A few years later, I’m still here. Constantly learning about my guns, other guns, and doing my best to fend off information overload.

Most folks, not just gun owners, try to fend off information overload, but not because they are compensating for learning so much. Unfortunately, most have a maximum limit for how much they are even willing to learn about guns and the gun issue. It’s great to meet an activist who knows pretty much every anti & pro-gun bill in their state, along with the relevant federal issues. Alas, they are rare because most gun owners have no interest in learning that much. Sure, they’ll bitch after a bad bill becomes law, but they have little interest in becoming informed.

Anyone who has ever talked to me about my activist recruitment days knows that I had my share of days pulling my hair out with these folks. But when you start to feel that way, it’s important to remember that these folks are just being normal. We probably have more activists in the gun issue than most other political issues, and that’s something you have to keep in mind when you get frustrated. Activists are special because they aren’t normal. By default, it means they will be harder to find.  If you spend enough time trying to find and cultivate them, your standards run the risk of sinking to defining an activist as anything with a pulse who has a basic understanding of major political issues.  It can be pretty sad sometimes. :)
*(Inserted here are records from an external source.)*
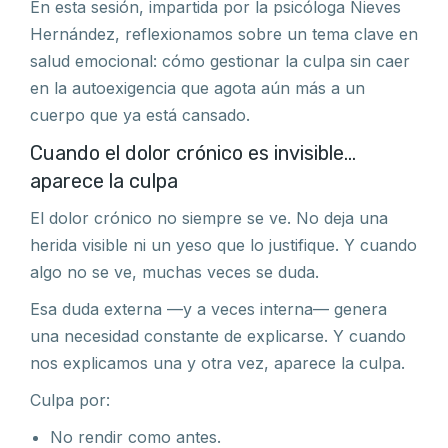
En esta sesión, impartida por la psicóloga Nieves
Hernández, reflexionamos sobre un tema clave en
salud emocional: cómo gestionar la culpa sin caer
en la autoexigencia que agota aún más a un
cuerpo que ya está cansado.
Cuando el dolor crónico es invisible…
aparece la culpa
El dolor crónico no siempre se ve. No deja una
herida visible ni un yeso que lo justifique. Y cuando
algo no se ve, muchas veces se duda.
Esa duda externa —y a veces interna— genera
una necesidad constante de explicarse. Y cuando
nos explicamos una y otra vez, aparece la culpa.
Culpa por:
No rendir como antes.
Another risk for activists who spend enough time talking to other gun owners is frustration that stems from two distinct types of “head-in-the-sand” gun owners.  The first is the type of gun owner who simply feels comfortable with his head buried.  There’s a comfort in just not knowing.  If they don’t know, they don’t have to worry.  The others are similar to the guy who left the comment Cemetery profiled:

If you can’t defend your yourself, your property, and your family with a double barrel 12, there’s something wrong with you. If someone breaks into my house, they’re getting a face full of 00 buckshot. In fact, I would prefer a shotgun to a sissy little 9mm. So, until they start coming after my rifles and shotguns, I really don’t give a crap.

This person belongs into another camp.  Instead of having their head in sand because it’s just more comfortable that way, I wouldn’t even classify them as gun owners.  They will not only turn in their own guns, they will tell the authorities about their buddies who own guns.  There really is no educating these guys because they don’t care about owning guns or any serious threats to the right.

Unfortunately, it’s not easy to pick the gun owners receptive to your messages out of a crowd.  It means that you will run into these two types regularly, and in a state like Jersey where there are few activists to balance it out, it can be overwhelming.  In New Jersey, the gun owning population has reached such a low level, and finding the signs of life in the grassroots can seem nearly impossible.  That’s why I believe that New Jersey gun owners have an obligation to try and rebuild some of the gun traditions.  Education and outreach needs to be an absolute priority.  The upside to having oppressive laws is that those you recruit now are likely to be appalled and might be better sources for future activists.

Really, the only solution is to keep trying, and figure out when to cut a contact loose.  If you find they are outright hostile, just walk away.  If they just like keeping their heads in the sand, only fish around long enough to figure out if there is an issue that might get them to at least look up.  If not, cut them loose.